Exercise 3

EM for multinomial

Published

October 27, 2023

This is one of the original illustrating examples for the use of the EM algorithm.

Suppose that a vector of observed counts \(y=(125,18,20,34)\) arises from a multinomial distribution with cell-probabilities \((\frac{1}{2}+\frac{\theta}{4}, \frac{1-\theta}{4}, \frac{1-\theta}{4}, \frac{\theta}{4})\). The aim is to find the ML estimate of \(\theta\).

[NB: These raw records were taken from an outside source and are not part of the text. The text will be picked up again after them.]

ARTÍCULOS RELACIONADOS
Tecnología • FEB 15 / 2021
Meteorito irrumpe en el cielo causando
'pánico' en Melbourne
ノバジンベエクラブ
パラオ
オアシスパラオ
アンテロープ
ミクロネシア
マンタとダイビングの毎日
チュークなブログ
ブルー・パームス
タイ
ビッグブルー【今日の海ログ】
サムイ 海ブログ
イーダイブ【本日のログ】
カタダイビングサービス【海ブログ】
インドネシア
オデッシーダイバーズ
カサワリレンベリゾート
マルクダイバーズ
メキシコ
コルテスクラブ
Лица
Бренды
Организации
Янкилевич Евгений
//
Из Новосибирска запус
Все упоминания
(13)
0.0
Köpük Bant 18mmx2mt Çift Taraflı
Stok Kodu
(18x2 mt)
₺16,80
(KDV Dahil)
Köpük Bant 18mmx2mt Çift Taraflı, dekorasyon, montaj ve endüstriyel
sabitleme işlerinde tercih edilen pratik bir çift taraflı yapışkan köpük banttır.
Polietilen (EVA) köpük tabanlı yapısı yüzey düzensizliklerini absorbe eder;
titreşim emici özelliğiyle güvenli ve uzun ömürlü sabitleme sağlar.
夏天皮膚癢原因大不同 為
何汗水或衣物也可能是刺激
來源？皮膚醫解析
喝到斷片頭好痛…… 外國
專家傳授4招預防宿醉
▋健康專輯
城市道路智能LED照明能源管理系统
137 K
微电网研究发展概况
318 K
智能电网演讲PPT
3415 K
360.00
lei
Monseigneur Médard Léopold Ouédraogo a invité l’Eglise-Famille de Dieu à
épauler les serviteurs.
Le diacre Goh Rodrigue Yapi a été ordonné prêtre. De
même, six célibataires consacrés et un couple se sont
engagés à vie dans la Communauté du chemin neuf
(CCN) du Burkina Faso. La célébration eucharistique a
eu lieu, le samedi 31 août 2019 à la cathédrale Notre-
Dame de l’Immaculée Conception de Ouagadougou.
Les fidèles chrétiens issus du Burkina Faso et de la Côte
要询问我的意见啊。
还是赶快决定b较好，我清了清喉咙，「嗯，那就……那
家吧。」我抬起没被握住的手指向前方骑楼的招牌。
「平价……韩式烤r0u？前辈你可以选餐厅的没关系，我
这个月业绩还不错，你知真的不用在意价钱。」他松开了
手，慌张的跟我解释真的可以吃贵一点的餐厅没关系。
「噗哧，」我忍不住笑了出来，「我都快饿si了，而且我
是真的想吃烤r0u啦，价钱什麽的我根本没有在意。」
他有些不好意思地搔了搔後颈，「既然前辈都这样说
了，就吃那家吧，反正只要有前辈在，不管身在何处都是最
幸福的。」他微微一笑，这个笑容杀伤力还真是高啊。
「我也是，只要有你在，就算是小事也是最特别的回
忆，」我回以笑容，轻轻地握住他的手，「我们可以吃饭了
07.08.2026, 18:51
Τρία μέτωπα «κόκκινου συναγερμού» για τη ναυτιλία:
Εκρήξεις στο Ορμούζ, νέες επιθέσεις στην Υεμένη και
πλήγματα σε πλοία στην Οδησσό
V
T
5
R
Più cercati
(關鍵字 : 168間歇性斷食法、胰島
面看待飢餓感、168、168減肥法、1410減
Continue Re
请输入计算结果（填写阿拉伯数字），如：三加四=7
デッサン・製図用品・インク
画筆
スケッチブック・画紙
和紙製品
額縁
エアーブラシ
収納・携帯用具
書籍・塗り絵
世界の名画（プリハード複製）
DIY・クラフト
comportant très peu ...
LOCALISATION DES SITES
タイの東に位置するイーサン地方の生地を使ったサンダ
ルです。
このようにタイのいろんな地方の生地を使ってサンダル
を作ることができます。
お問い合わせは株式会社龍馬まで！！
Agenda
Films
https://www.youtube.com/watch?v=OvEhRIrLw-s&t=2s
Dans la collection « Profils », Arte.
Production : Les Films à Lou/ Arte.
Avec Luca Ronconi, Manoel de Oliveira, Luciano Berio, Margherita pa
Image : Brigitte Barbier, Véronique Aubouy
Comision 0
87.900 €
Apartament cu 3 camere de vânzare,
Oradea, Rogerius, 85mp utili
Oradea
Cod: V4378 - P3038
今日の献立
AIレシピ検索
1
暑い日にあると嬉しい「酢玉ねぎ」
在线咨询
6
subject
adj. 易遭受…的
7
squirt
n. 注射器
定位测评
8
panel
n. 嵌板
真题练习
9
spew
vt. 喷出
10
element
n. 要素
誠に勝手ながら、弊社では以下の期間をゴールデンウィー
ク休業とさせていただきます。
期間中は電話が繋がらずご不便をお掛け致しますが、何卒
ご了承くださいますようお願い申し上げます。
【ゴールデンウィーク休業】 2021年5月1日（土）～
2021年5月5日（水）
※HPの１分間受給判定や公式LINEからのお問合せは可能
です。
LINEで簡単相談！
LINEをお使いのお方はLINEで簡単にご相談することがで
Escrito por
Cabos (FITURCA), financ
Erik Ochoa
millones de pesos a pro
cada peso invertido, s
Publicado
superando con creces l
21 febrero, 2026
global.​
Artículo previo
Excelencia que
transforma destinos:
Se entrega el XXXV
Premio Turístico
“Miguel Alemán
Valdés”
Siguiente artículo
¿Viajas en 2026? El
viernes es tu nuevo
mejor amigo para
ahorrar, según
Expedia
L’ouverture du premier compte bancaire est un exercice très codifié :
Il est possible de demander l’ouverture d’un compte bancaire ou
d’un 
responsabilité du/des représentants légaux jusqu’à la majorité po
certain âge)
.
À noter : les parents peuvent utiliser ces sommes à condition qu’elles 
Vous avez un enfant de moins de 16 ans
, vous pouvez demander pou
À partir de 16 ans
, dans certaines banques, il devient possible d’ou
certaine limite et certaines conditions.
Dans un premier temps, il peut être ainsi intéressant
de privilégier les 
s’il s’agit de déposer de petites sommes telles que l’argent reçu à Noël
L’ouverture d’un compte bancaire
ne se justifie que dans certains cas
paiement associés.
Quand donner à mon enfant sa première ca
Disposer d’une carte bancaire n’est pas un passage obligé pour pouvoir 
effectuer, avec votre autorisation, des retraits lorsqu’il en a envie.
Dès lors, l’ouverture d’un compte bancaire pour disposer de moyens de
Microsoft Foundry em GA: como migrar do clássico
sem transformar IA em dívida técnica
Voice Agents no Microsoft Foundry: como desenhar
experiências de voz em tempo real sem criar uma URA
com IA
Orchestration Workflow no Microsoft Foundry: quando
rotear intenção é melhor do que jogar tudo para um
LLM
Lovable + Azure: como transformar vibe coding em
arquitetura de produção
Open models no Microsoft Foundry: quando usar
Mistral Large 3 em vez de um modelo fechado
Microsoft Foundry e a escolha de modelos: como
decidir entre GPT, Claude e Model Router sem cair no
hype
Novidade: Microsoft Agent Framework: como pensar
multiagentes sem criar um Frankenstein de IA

The density of the observed data is \[ f_{Y \mid \Theta}(y \mid \theta)=\frac{n !}{y_{1} ! y_{2} ! y_{3} ! y_{4} !}\left(\frac{1}{2}+\frac{\theta}{4}\right)^{y_1}\left(\frac{1}{4}-\frac{\theta}{4}\right)^{y_2}\left(\frac{1}{4}-\frac{\theta}{4}\right)^{y_3}\left(\frac{\theta}{4}\right)^{y_4} \] Although the log-likelihood can be maximized explicitly, we use the example to illustrate the EM algorithm.

To view the problem as an unobserved data problem, we would think of it as a multinomial experiment with five categories with observations \(x=\left(y_{11}, y_{12}, y_2, y_3, y_4, y_5\right)\), each with cell probability \((1 / 2, \theta / 4,(1-\theta) / 4,(1-\theta) / 4, \theta / 4)\). That is, we split the first category into two and we can only observe the sum \(y_1=y_{11}+y_{12}\).